(Stored items)
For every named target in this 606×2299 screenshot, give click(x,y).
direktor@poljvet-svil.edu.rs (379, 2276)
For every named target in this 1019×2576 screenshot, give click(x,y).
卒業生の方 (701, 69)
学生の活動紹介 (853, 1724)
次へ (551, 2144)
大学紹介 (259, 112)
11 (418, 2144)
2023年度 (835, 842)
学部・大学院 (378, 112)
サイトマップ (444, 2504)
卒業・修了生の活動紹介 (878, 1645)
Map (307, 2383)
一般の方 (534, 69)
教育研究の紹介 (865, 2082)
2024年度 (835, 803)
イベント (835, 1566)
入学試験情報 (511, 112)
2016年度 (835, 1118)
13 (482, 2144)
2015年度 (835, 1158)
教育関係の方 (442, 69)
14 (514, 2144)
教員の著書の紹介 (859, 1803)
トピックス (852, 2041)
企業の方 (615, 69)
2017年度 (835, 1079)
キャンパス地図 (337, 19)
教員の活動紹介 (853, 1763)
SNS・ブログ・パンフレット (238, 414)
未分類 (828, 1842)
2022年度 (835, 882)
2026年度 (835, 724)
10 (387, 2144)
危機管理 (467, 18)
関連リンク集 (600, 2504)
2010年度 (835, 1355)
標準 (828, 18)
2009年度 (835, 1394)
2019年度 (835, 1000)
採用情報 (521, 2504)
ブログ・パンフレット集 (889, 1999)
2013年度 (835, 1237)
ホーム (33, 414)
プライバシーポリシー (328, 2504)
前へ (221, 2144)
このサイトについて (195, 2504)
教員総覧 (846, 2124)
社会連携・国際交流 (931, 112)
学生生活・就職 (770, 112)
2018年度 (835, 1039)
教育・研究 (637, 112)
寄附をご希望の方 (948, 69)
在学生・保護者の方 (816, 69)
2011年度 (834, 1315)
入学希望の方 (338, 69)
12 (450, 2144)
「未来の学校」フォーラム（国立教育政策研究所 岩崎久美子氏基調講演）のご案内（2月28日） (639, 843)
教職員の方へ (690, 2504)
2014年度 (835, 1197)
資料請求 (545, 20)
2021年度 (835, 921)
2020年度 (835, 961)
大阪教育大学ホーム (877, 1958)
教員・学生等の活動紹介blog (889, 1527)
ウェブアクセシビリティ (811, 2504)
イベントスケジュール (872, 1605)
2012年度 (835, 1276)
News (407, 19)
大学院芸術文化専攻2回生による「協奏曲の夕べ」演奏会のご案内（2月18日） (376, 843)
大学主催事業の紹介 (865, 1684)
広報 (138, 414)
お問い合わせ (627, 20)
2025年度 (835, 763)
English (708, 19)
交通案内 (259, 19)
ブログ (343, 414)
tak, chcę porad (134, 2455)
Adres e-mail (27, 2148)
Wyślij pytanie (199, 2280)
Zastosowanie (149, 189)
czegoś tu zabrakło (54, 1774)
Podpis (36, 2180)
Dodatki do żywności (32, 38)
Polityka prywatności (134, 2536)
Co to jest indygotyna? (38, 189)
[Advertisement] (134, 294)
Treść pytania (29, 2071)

Task description: Each line in the records above that contains the word "give" must be copied.

Problem solution:
For every named target in this 606×2299 screenshot, give click(x,y).
For every named target in this 1019×2576 screenshot, give click(x,y).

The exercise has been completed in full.